TV Stars From Italy Flock to Low-Cost Albania Amid RecessionMarco Bertacche and Daniele Lepido
More than 20 years after Albanian refugees began arriving on rickety boats in southern Italy, fading Italian television stars are starting a counter-trend, flocking to Albania as the advertising market at home dries up.
Sabrina Ferilli, 50, known for her role in “The Great Beauty,” winner of this year’s Academy Award for best foreign film, is the latest veteran celebrity to sign on at Agon Channel Italia, which begins broadcasting today from Tirana following a glitzy premiere show last week that included an appearance by Nicole Kidman.
Agon, which will beam programming into Italy, is owned by entrepreneur Francesco Becchetti, who said he invested 40 million euros ($50 million) in studios in Tirana, Albania’s capital, where he employs about 500 people.
“If you want to do TV nowadays, the project needs to be viable,” Becchetti said at a press conference in Milan last week. “Even if you pay your Albanian labor force twice the average salary, that still allows you to attract important stars and secure an Italian TV audience.”
Italian broadcasters are cutting costs as the country’s ad market has failed to recover from a 15-year low and its recession enters a fourth year. Mediaset SpA, Italy’s largest private broadcaster, is slashing 450 million euros in costs, while state broadcaster RAI SpA faces budget cuts as part of Prime Minister Matteo Renzi’s drive to rein in spending and tame Italy’s 2.13 trillion-euro debt.
Agon is one of 400 Italian companies operating in Albania, where more than half of the 3 million population speak at least some Italian due to the countries’ proximity and the ease of picking up Italian TV signals, according to the Italian embassy. Cement maker Italcementi SpA, one of the first foreign investors in Albania after the old regime fell, has a local unit that’s a top 10 company. Intesa Sanpaolo SpA’s Bank Albania, formed through acquisitions, is the country’s third-largest lender.
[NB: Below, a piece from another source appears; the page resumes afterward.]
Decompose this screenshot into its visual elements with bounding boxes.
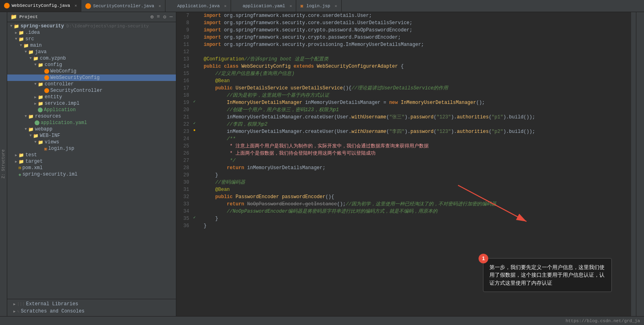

Almost 500,000 Albanians live in Italy, the second-biggest foreign community, including about 50,000 who fled chaos and a crumbling economy after the country’s communist regime collapsed in 1991. About 20,000 arrived by ship in the port city of Bari on Aug. 8, 1991 alone. The average Albanian salary today is one sixth of the Italian level, according to the country’s statistics institute.
Last year the trend reversed for the first time. About 16,000 Albanians arrived in Italy in 2013, according to statistics institute ISTAT. That’s less than the 19,000 Italians who moved to Albania, adding to 46,000 Albanians who repatriated, Minister for Social Well-being Erion Veliaj said in a Corriere della Sera interview Nov. 11.
Some are employed in the more than 50 call centers set up for energy companies Eni SpA and Edison SpA and phone operators Fastweb SpA, 3 Italia, Tiscali SpA and Vodafone Group PLC. Fastweb is a unit of Swisscom AG, and Hong Kong-based Hutchison Whampoa Ltd controls 3 Italia.
The World Bank forecasts that Albania’s economic growth will accelerate to 2.1 percent this year. That’s down from rates above 3 percent until 2011 when Italy, by far the country’s biggest trading partner, entered a recession. Still, Italy is only the fifth-largest contributor of foreign direct investment in the country as some big companies are hesitant to invest due to lack of infrastructure and clear property laws, the Italian embassy in Tirana said on its website.
Becchetti, an Italian, said he’s undeterred by conditions in Albania. “We started a year and a half ago with an empty warehouse in Tirana that’s now become a Hollywood-level studio,” said the businessman, who also owns U.K. soccer club Leyton Orient and plans an on-air talent show to pick players for the team. “If the channel is successful, the studios will be doubled to create a TV production district for other channels as well,” he said.
The Albanian-language version of Agon Channel started in 2013 and has in the past employed Italian celebrities, who are well-known in Albania, as well as former CNN Rome correspondent Alessio Vinci.
Simona Ventura, known in both countries for her turn as a judge on the Italian version of talent program “X Factor,” on Nov. 26 hosted Agon’s inauguration show with Kidman guest starring. Becchetti’s target for free-to-air Agon Channel Italia is a 1 percent market share in Italy and 20 million euros in ad revenue the first year, he said.
“That’s an ambitious goal but not impossible,” said Francesco Siliato, a professor of media and telecommunications at Milan’s Polytechnic University. Cielo TV, Sky Italia’s free-to-air channel, which also airs some programs from its pay network, has a 1.3 percent share and 29 million euros of revenue, he said. Italy’s total ad spending fell 3.2 percent in the first nine months of 2014, on course for a fourth straight annual decline, according to figures from researcher Nielsen.
The channel’s programming includes news bulletins directed by a former RAI correspondent, a talk show hosted by Ferilli, quiz programs, and talent shows, including one for bodyguards.
“This is globalization, a Europe that can give opportunities to us, the TV professionals,” Ventura, 49, said after the Milan press conference.